Graded TTCE for Post-Embolization PAVM Monitoring

November 7, 2019 updated by: University of Pennsylvania

Correlation of Graded Transthoracic Contrast Echocardiography With Chest CT Findings After Pulmonary Arteriovenous Malformation Embolization in Patients With Hereditary Hemorrhagic Telangiectasia, 2016

Current HHT guidelines recommend CT scan to detect new or recurrent PAVMs after embolotherapy. Recent studies using transthoracic contrast echocardiography (TTCE) shunt grade for PAVM screening suggest that graded TTCE can accurately predict the size of PAVMs on chest CT and their amenability to embolization. This study's purpose is to evaluate whether TTCE shunt grade can also accurately predict PAVM size and amenability to treatment in patients who are post-embolization.

Study Overview

Status

Completed

Conditions

Intervention / Treatment

Detailed Description

Embolization is the standard of care for pulmonary arteriovenous malformations (PAVMs) in the Hereditary Hemorrhagic Telangiectasia (HHT) population. PAVMs are abnormal connections between the veins and arteries and result in right-to-left shunting of blood within the lungs. Successful embolization results in PAVM resolution and decreases the complications associated with right-to-left shunting. Current guidelines recommend follow-up with interval chest CT scan to determine treatment success and detect new or recurrent PAVMs after embolization. This results in significant radiation exposure to the relatively young HHT population. An alternative to chest CT is graded transthoracic contrast echocardiography (TTCE), which measures the amount of right-to-left shunting within the lung and assigns a grade based on this amount. TTCE has the advantage of being radiation free compared to chest CT. To date, graded TTCE has only been studied as a screening tool for PAVMs. These studies have shown that graded TTCE is highly sensitive in detecting PAVMs and is comparable to chest CT when screening for PAVMs.
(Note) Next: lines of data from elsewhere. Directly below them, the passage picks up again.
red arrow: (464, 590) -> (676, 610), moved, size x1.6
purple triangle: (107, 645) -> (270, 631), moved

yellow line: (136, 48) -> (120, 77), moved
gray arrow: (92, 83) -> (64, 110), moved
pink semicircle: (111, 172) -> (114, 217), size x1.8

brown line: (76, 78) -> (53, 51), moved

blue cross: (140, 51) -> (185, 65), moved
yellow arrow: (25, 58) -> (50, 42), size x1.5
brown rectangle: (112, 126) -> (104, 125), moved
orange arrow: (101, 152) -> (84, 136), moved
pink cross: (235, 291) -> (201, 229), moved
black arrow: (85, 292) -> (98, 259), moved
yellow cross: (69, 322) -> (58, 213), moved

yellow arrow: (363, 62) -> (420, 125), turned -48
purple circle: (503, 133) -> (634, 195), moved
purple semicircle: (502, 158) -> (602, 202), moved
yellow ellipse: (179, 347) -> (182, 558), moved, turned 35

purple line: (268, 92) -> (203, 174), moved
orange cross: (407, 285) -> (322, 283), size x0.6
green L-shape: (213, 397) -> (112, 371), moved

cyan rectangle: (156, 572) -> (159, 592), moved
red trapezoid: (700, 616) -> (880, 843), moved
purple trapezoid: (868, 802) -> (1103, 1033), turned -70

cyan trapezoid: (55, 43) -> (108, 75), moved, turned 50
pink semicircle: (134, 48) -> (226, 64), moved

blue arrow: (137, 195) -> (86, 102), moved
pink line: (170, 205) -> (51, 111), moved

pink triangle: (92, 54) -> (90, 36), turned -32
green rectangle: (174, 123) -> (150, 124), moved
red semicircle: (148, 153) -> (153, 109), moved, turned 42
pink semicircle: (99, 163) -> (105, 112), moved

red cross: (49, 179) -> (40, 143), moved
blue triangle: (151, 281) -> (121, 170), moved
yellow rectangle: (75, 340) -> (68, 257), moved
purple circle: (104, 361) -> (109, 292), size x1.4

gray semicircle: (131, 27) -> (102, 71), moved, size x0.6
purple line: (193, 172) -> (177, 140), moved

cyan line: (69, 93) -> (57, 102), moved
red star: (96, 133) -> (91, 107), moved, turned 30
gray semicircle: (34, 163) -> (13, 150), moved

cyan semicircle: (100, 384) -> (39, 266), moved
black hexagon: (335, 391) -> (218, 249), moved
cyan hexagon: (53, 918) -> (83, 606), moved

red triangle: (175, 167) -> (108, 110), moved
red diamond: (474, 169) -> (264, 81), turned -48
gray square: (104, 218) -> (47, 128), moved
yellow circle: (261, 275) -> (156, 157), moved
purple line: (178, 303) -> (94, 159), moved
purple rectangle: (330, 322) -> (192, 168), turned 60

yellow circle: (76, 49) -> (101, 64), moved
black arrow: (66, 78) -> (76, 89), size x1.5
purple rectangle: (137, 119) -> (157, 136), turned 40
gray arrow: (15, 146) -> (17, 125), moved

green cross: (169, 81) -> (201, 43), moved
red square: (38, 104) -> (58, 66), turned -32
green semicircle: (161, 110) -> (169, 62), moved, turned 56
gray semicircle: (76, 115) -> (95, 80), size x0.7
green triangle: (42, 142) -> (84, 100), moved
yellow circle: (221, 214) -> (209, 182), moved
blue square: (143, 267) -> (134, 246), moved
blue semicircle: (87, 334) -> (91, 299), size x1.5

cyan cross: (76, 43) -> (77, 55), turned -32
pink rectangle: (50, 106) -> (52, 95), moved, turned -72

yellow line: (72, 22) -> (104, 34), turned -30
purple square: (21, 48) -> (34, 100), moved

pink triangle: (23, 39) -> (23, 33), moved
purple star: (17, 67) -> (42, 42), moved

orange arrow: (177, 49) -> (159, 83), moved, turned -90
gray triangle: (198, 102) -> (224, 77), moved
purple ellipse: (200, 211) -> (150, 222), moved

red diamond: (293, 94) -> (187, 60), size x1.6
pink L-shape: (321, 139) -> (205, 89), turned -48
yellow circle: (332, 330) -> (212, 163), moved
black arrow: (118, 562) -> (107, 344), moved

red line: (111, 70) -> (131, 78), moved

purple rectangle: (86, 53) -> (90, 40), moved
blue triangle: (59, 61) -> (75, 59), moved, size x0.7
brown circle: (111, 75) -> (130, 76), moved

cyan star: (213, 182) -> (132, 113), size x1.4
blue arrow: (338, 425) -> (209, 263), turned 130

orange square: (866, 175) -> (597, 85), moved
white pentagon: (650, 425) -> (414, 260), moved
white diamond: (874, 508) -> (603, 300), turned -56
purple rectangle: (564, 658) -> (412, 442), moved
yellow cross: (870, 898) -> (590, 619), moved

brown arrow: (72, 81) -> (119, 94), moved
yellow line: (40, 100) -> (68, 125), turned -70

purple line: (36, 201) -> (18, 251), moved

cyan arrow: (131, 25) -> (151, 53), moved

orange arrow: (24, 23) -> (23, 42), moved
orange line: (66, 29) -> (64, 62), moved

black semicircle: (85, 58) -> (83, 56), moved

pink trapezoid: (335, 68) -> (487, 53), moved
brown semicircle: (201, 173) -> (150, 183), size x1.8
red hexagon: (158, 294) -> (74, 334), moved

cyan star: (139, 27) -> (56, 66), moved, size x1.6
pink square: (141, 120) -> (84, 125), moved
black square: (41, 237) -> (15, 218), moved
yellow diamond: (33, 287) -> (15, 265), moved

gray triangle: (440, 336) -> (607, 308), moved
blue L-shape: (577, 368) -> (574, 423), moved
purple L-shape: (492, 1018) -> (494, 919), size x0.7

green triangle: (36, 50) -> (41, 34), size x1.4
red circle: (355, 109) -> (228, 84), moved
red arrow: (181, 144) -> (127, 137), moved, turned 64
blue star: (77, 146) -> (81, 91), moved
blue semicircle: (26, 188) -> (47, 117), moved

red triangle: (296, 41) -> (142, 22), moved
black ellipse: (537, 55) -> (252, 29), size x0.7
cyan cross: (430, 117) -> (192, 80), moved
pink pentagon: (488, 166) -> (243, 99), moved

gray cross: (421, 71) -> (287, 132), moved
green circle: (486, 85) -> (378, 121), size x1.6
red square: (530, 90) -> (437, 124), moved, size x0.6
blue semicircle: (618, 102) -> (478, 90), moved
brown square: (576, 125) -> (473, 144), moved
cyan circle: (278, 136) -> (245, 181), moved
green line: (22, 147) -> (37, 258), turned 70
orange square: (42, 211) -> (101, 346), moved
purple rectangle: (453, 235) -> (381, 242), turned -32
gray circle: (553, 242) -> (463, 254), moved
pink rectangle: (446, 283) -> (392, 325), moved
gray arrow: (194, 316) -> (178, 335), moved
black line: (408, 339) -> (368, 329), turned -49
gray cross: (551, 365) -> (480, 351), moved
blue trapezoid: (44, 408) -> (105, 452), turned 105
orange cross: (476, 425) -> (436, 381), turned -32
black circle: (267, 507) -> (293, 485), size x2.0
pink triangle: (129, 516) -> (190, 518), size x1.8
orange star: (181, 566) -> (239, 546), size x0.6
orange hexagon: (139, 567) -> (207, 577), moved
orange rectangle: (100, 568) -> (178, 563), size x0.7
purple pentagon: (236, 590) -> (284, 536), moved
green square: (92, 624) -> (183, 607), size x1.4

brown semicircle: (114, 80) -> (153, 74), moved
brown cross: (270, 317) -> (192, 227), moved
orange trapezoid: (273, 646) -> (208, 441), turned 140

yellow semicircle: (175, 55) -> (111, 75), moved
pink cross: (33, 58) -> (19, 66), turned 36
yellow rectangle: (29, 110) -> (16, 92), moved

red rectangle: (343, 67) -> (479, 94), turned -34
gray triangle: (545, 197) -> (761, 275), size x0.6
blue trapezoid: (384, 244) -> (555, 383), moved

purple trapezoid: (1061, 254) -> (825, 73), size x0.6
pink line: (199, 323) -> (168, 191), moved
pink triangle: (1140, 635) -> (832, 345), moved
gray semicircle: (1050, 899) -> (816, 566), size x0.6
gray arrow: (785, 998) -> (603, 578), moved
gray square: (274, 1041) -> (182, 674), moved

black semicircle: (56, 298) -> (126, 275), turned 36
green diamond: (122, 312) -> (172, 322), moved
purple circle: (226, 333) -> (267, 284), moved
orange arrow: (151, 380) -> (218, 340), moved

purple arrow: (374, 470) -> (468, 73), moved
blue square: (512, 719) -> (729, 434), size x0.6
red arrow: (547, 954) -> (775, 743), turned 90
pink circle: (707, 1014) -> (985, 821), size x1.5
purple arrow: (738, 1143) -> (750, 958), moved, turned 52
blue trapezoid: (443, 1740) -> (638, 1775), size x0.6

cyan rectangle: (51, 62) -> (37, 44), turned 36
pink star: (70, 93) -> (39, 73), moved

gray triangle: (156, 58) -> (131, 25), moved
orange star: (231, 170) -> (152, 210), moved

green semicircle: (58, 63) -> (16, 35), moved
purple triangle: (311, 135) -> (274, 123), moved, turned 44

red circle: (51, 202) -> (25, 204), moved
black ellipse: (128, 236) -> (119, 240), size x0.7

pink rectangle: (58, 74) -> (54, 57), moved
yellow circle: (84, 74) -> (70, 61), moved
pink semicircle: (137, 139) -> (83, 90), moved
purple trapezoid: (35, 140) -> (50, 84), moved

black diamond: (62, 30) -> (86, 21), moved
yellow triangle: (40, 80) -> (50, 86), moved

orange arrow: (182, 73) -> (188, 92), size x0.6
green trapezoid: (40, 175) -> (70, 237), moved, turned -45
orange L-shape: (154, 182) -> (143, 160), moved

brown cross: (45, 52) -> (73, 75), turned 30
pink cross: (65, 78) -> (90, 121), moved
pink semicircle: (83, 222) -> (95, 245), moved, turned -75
Results indicate that TTCE grade can accurately predict PAVM size on chest CT and predict whether PAVMs are amenable to embolization. However, no studies have compared graded TTCE and chest CT in patients who are post-embolization and it is therefore unknown whether graded TTCE can be used in patients who have undergone PAVM embolization. The current study seeks to correlate post-embolization TTCE grade with chest CT findings to determine whether TTCE can accurately predict PAVM size and amenability to treatment in the post-embolization population.

Study Type

Observational

Enrollment (Actual)

32

Contacts and Locations

This section provides the contact details for those conducting the study, and information on where this study is being conducted.

Study Locations

  • United States
    • Pennsylvania
      • Philadelphia, Pennsylvania, United States, 19104
        • Hospital of the University of Pennsylvania

Participation Criteria

Researchers look for people who fit a certain description, called eligibility criteria. Some examples of these criteria are a person's general health condition or prior treatments.

Eligibility Criteria

Ages Eligible for Study

18 years to 89 years (Adult, Older Adult)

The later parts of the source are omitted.